Yeah, from start to finish.
That’s what we want with our albums, for people to listen to them from start to finish.
I think people are doing that a lot more at the moment with the vinyl revival going on at the moment, but do you think all the downloading and all that sort of stuff has somewhat compromised this?
I think it’s made it a little more exclusive. What you were saying about the vinyl revival…it’s like a thing. But then you’ve got all the people who like to download one track, so there’s a market for that, but there’s also enough room for albums. There’s plenty of people out there. You know, I speak to a lot of people who download music and don’t really sit down and listen to music, but when I play them stuff, it’s kind of a benchmark. If they go ‘oh yeah, yeah that’s really good’, that for me is great because I don’t want them to get all serious about music…it’s like, okay, would you listen to that if it was played on the radio and if they say, ‘yeah’, well…these are the kind of people who use social media. And that way of marketing, it’s brilliant, you know, it’s out there and there are millions of people looking at it. Sorry, I’m rambling on here. Getting back to the point that I’m actually trying to make here; do your downloads, download your one track, stream it, whatever, but there’s also a lot of people who want to listen to a whole album.
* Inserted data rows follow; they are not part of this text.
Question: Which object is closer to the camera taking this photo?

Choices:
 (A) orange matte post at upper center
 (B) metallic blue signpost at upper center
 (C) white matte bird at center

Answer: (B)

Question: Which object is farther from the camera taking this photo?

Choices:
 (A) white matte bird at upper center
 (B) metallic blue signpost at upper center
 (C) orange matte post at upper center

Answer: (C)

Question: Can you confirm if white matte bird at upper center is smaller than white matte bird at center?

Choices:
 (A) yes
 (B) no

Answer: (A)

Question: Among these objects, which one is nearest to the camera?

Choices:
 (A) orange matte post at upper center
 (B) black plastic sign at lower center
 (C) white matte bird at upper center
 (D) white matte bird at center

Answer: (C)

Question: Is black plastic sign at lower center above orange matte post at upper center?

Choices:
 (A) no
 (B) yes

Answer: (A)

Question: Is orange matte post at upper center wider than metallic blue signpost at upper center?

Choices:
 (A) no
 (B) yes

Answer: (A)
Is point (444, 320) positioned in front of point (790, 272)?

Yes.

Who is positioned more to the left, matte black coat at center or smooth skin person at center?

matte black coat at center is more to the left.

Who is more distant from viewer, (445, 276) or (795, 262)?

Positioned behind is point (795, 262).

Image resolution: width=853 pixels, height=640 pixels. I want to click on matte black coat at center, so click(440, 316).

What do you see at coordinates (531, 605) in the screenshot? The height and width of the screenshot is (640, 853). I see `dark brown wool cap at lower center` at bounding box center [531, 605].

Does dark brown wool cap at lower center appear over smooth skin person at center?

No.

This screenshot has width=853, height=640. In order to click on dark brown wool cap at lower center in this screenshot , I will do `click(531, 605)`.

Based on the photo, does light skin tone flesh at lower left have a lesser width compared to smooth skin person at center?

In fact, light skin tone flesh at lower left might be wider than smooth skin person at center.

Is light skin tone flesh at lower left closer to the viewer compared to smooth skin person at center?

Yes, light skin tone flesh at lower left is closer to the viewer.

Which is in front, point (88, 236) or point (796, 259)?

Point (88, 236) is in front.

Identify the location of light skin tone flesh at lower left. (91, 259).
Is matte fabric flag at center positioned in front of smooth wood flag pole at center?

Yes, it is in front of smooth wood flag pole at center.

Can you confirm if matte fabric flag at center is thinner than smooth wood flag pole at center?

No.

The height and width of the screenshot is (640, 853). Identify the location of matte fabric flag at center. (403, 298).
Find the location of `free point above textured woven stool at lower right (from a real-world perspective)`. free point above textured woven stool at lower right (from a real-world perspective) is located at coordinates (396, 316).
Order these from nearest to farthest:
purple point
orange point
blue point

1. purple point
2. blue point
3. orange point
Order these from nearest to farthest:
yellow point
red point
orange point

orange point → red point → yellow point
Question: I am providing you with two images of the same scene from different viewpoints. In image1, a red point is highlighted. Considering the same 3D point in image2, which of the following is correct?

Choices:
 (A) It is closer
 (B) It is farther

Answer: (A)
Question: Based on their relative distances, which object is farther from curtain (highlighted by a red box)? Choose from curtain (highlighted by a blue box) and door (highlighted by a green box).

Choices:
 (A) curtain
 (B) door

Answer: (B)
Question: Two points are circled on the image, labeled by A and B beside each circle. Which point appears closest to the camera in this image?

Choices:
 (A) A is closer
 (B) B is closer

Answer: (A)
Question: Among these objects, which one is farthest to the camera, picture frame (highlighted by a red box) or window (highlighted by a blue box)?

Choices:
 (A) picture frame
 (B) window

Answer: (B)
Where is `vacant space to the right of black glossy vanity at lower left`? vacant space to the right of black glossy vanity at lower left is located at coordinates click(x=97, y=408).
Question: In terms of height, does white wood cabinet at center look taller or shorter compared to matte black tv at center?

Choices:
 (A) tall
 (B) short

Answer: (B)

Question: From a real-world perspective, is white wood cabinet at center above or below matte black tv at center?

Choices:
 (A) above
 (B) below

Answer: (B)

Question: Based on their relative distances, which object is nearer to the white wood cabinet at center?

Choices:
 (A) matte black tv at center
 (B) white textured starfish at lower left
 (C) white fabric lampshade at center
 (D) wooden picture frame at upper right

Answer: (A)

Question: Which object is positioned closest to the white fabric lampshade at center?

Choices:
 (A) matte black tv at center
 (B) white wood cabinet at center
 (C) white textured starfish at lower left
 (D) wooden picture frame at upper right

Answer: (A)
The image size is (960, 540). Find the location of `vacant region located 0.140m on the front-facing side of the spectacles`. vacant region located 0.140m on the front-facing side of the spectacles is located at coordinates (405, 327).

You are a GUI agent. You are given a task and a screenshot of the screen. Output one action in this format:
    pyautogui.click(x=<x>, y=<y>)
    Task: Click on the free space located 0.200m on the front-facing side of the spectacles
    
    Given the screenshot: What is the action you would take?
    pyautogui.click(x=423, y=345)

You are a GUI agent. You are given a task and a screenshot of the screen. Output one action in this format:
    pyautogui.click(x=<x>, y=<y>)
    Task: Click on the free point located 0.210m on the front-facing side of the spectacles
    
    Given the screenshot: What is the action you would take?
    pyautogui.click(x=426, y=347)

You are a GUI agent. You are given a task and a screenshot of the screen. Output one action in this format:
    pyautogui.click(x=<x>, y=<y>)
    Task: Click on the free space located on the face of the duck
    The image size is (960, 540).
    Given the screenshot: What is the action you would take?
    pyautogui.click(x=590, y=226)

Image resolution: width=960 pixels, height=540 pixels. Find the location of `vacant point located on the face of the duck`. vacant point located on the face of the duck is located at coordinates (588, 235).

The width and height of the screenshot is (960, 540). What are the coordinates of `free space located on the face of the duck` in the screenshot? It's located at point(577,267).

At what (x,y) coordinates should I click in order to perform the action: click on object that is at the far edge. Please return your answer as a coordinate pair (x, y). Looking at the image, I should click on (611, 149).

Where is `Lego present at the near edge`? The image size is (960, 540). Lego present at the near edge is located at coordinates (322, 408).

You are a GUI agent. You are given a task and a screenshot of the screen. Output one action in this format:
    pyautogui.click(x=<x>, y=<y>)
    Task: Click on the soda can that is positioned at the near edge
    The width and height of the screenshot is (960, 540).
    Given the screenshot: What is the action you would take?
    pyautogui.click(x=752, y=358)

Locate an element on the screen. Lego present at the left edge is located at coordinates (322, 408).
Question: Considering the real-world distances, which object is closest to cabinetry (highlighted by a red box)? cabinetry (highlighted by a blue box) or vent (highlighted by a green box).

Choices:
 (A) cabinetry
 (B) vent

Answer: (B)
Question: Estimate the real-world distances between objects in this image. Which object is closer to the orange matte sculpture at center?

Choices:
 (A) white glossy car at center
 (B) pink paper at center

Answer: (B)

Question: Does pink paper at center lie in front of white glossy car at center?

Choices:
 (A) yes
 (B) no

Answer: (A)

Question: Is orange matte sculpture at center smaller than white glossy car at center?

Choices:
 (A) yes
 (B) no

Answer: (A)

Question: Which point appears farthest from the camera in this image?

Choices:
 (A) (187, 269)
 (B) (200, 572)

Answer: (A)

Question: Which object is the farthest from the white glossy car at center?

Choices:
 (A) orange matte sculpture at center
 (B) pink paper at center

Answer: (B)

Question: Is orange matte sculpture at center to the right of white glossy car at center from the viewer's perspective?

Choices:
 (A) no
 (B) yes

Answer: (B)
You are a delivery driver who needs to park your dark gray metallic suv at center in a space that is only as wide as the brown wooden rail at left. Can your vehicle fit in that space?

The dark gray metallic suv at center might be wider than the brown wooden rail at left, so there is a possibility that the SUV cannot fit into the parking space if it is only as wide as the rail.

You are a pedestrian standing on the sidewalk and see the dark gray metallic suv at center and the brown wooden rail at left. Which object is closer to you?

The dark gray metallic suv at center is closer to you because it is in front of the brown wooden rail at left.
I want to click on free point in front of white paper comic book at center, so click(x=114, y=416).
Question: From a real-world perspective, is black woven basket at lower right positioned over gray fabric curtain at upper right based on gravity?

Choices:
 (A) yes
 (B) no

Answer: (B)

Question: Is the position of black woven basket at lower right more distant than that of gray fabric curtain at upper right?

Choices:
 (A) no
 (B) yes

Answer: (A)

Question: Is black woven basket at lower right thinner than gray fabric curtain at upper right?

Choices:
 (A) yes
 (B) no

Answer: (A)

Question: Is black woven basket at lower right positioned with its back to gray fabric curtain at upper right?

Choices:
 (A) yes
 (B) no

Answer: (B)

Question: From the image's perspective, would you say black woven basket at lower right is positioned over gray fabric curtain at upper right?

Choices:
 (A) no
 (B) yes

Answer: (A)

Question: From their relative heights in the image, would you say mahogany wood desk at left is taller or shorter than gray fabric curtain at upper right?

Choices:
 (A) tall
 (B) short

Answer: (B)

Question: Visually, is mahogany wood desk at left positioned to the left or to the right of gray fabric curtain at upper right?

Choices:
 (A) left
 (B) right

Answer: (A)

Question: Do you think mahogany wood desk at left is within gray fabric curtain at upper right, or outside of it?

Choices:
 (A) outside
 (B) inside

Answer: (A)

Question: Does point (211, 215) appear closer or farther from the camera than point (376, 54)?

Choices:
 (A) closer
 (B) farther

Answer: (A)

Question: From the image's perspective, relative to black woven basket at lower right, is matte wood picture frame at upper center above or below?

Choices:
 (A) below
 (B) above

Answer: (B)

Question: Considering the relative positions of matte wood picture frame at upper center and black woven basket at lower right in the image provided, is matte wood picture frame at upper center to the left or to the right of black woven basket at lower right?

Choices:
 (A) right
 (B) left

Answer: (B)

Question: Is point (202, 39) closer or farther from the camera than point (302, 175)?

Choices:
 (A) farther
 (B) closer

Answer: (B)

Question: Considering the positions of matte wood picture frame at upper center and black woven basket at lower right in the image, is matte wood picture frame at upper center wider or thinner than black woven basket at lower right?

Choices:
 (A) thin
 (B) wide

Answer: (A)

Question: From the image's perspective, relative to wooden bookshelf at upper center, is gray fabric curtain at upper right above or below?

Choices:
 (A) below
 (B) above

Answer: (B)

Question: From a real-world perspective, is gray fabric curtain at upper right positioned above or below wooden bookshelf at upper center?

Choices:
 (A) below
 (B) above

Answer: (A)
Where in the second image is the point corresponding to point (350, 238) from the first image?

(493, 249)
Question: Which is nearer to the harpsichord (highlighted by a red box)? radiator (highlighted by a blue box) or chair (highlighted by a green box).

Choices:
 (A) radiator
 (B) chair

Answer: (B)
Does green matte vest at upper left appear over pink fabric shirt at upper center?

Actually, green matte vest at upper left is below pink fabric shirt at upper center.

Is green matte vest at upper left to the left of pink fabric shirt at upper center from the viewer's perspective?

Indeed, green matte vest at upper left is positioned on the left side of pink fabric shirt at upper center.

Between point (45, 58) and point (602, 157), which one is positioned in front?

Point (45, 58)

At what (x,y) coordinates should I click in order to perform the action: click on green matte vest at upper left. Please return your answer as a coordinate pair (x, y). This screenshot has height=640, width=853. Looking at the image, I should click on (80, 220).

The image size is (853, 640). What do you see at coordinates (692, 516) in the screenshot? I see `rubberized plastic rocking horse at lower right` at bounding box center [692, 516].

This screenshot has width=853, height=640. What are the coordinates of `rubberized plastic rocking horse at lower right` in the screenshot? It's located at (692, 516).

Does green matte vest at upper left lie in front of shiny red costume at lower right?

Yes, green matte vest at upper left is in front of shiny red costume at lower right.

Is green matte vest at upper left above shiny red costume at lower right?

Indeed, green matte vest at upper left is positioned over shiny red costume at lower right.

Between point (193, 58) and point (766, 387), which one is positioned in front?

There’s definitely options for everybody, maybe that’s why you’ve managed to break the 20-something market with all the downloading and social media press, so I guess there’s a silver lining, even if being an album band does become something exclusive to a particular demographic of fans.
Absolutely, absolutely. And also for playing live. People can travel, people can get to a lot of European festivals further afield and vice versa, so you get to see more people live and for less money.